What is being asked -> Which of the lines in the records below hold the string "keywords"? Copy every one of them.

Records supplied ->
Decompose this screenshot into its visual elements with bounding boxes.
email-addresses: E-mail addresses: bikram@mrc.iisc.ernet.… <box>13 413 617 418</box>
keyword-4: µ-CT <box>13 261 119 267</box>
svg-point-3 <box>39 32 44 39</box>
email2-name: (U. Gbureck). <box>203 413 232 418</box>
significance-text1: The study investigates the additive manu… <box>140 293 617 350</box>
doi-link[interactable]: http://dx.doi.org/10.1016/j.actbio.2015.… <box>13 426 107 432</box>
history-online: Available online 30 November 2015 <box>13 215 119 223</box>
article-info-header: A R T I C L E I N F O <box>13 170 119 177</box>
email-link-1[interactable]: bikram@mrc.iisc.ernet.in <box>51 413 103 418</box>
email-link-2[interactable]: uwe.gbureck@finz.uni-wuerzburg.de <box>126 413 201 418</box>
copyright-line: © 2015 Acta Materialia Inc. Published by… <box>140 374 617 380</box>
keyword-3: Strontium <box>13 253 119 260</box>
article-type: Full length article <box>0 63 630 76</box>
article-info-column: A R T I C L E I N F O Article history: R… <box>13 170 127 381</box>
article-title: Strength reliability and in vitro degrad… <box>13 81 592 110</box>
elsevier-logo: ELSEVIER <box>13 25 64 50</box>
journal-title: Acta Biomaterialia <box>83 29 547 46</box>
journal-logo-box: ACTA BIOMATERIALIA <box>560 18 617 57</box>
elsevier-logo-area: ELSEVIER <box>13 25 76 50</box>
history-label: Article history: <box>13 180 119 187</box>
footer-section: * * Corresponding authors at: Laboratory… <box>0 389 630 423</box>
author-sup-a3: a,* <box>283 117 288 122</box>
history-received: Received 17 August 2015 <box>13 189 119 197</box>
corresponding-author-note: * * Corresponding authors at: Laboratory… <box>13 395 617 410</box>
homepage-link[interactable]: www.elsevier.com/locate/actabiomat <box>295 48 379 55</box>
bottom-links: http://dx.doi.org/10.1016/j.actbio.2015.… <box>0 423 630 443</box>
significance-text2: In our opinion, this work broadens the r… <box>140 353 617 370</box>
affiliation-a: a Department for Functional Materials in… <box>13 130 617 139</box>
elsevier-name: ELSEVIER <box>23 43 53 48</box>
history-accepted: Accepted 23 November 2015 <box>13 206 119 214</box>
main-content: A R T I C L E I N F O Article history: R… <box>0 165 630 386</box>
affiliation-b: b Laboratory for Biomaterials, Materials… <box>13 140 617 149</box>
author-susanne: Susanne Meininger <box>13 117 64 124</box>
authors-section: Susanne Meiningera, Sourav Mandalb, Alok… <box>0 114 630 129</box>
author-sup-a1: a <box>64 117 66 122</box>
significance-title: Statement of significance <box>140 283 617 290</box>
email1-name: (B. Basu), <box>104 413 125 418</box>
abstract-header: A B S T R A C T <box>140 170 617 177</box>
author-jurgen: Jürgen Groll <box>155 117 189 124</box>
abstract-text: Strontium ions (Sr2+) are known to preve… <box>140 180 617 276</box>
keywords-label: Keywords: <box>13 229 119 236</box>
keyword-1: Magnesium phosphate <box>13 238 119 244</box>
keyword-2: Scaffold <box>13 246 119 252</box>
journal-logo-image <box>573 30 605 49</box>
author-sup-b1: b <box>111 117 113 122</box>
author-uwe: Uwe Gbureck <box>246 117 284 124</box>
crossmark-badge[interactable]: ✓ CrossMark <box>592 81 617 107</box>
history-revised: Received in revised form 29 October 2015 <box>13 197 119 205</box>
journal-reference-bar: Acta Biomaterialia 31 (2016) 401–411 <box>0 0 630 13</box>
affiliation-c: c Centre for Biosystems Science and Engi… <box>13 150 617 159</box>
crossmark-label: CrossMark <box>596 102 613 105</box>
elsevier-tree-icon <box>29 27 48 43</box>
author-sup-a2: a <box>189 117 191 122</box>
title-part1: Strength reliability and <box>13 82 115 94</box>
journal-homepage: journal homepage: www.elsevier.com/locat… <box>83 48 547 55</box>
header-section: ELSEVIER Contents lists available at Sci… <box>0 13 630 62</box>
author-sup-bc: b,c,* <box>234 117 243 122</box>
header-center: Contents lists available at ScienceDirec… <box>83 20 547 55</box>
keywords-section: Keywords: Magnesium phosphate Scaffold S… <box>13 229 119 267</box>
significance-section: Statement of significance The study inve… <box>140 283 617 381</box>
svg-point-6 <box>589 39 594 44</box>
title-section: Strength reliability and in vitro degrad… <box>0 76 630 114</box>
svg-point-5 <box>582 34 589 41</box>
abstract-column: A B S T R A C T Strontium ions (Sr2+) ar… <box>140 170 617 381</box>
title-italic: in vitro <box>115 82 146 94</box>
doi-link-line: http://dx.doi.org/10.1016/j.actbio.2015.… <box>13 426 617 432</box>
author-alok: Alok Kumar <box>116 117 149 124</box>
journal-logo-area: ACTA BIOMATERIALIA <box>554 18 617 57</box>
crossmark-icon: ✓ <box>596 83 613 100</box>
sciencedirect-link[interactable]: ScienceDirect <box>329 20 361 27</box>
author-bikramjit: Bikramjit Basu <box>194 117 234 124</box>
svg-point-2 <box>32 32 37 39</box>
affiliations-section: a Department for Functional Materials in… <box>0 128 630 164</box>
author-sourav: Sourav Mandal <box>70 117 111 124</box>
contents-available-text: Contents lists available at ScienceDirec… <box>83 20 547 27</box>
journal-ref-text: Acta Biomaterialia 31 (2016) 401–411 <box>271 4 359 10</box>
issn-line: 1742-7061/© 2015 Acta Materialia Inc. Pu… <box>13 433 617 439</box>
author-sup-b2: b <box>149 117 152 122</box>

Exercise solution ->
keywords-label: Keywords: <box>13 229 119 236</box>
keywords-section: Keywords: Magnesium phosphate Scaffold S… <box>13 229 119 267</box>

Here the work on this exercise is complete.